A Lei de Organização Básica, chamada de LOB, será a responsável pela gestão e, entre outros pontos, irá instituir futuramente cinco comandos regionais ao Corpo de Bombeiros do Estado. Já a de Fixação de Efetivo trará um incremento de 20% ao ano, até 2018, no efetivo de agentes que atuam pela Corporação. A Lei de Transição, por sua vez, irá estipular o prazo de 90 dias para que os agentes que estão na BM e que possuem curso de bombeiro, optem por fazer parte do Corpo de Bombeiros, caso tenham interesse. O mesmo prazo se aplica na escolha de Bombeiros que desejam atuar na BM. A Transição também atuará na separação do patrimônio dos bombeiros e da BM.
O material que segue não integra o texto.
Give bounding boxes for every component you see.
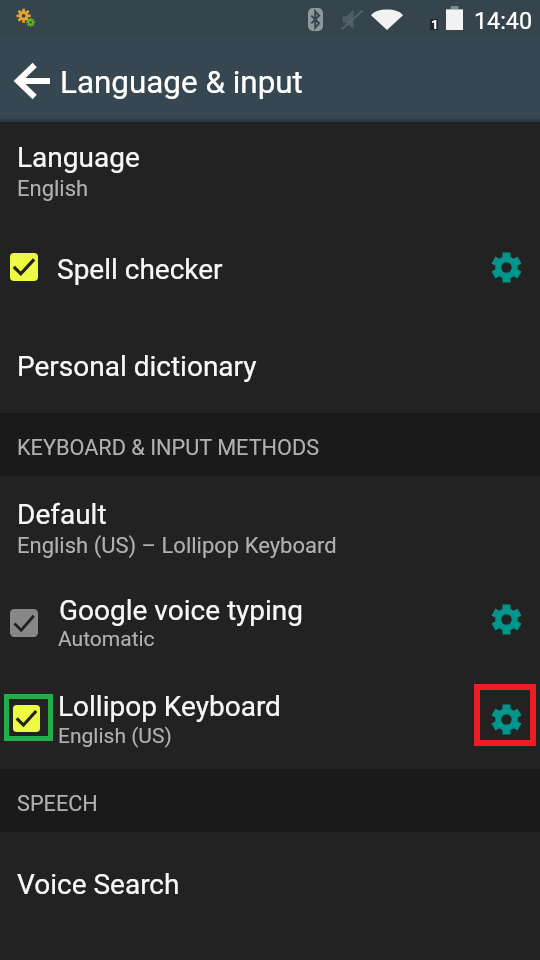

Para a secretária de Coordenação de Assessoramento Superior do Governador, Mari Perusso, as propostas vão se refletir diretamente na qualidade do serviço prestado pela Corporação. “O Corpo de Bombeiros é uma entidade forte e que vai melhorar o atendimento à sociedade. Tudo foi bem analisado e discutido até a construção dos projetos”, esclareceu.

De acordo com o comandante do Corpo de Bombeiros do Rio Grande do Sul, coronel Eviltom Pereira Diaz, o ponto mais importante que irá beneficiar a Corporação é a autonomia administrativa. “Nós não vamos precisar mais da autorização da BM para os processos administrativos”, afirmou. A partir de janeiro de 2015 a Corporação deve contar com orçamento próprio. No entanto, ainda não há um valor definido. “Já temos alguns valores básicos, mas ainda nenhum orçamento fechado”, observou.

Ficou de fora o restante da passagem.